When recycling people talk about the three r’s, reduce, reuse and recycle. The first two are very simple, let’s start with reduce: with which you reduce the amount of waste you make with alternatives, for example, you could instead of buying packs of plastic water bottles buy one reusable water bottle. The second “R”, reuse, states that anything can have a second use, whether it was made with that intention or you have to change some aspects of it, and example of it would be the reusable water bottle in the first example. The third “R”, recycle, is a bit more complicated to integrate into our daily lives, it is to put different materials through a process that will make it so that you can create completely different things.

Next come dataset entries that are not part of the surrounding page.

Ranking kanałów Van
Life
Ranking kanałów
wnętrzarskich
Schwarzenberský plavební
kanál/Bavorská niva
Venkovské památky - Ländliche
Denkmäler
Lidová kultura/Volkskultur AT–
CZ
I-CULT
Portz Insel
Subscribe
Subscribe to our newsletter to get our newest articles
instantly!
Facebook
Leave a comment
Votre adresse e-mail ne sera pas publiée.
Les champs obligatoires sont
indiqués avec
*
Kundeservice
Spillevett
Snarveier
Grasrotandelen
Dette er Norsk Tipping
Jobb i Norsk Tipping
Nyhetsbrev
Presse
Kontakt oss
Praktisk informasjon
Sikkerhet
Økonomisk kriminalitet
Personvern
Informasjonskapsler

Recycling is usually done by official institutes or private facilities, some of these have special cans that resemble trash cans but are colored different that you can put outside your home and these will be taken the same way trash is. These usually say that everything that has a recycling symbol can be recycled and sometimes mention a general aspect of what can be recycled such as plastic, glass, cardboard. After that all responsibility is out of your hands, but what if half of the things you throw in a recycling bin are going to a dumpster instead of being processed.
In the image below you can see a recycling symbol. It is the one used to promote recycling and what its used to identify everything that can be recycled.

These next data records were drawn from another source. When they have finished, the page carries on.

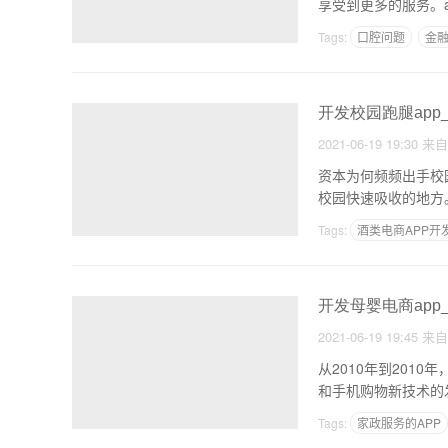
享受到更多的服务。
Tags:
口腔问题
金
开发校园跑腿app
2021-06-19 19:30
来
资本为何频频出手校
校园快速吸收的地方
都
Tags:
酒类电商APP开
开发母婴电商ap
2021-06-19 19:45
来
从2010年到201
和手机购物新技术的
Tags:
家政服务的APP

What we are often not told by the facilities that do the recycling process is that there are 7 types of plastics and you can find them identified in the middle of the symbol.
These numbers are quite important when recycling because these are used to identify the different types of plastics, for example, plastics 1 would be Polyethylene Terephthalate which mainly consists of water bottles and beer bottles, while plastics 4 are Low Density Polyethylene which are mostly used to make shopping bags and food wraps. In the facilities, these are important because each type of material is divided by so but these numbers are important to us because depending on the facility there is a possibility everything you are throwing in the recycling bin is not actually being recycled.
In some places, not all seven plastics are actually recycled but we are not being told, after the materials are divided everything that is not being recycled is taken to a dumpster, the place you were trying to avoid in the first place. For example if you live in a place where recycling is taken care off by the public services, although a lot of money could be made from recycling to get more funds for the community by selling the materials made from it to big companies, they might only be recycling 3-4 of the plastics in the list because it pleases the people but takes less effort than doing them all.
Why is it important for you to know this? Because we need to call it out, we cannot show them we are pleased with them recycling half of what we throw in the recycling bin when everything in it can be made into something else. The world is wonderful and has provided us everything we could ever need to become the best versions of ourselves, so why don’t we let it be its best version of itself?